Understanding Garbage Collection and Hunting Memory Leaks in Node.js
Resident Set ¶
V8 operates memory with a structure called ‘Resident Set’. Just as the Java Virtual Machine (JVM) divides memory into several segments, it is said that memory is divided into Code, Stack, and Heap areas by the Resident Set structure. We need to know more about this part.
process.memoryUsage() ¶
Node.js, like Chrome, uses V8 to interpret JavaScript. Node.js seems to provide a function called process.memoryUsage(). It seems that you can know the size of the Resident Set, the size of the heap, and the size of the heap being used.
Garbage Collection ¶
Unlike conventional C and C++ where programmers have to allocate and deallocate memory directly, JavaScript does not need to do so. This is because, among elements used in JavaScript, unused elements are automatically removed from memory by garbage collection. In particular, V8 provides two types of garbage collection for performance reasons.

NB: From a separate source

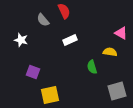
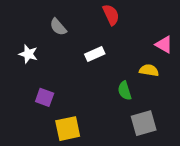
red semicircle: (64, 11) -> (111, 15), moved
gray square: (117, 91) -> (144, 123), moved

- Scavenge: fast, frequent but incomplete garbage collection - Mark-Sweep: slow, infrequent, but complete garbage collection
Memory Leak ¶
A ‘Memory Leak’ occurs when a specific element continues to occupy memory even though it will not be used in the future. The moment memory leak occurs and it exceeds the allocatable memory, the process will die.
JavaScript’s Scope ¶
The author provides code that intentionally induces a memory leak. The code is not included in this article. The more the code calls replaceThing(), the more memory leaks occur. Looking at the function, originalThing refers to the same object as theThing, and this object was created when the replaceThing() function was called before. When the current replaceThing() function is called, theThing refers to the newly created object.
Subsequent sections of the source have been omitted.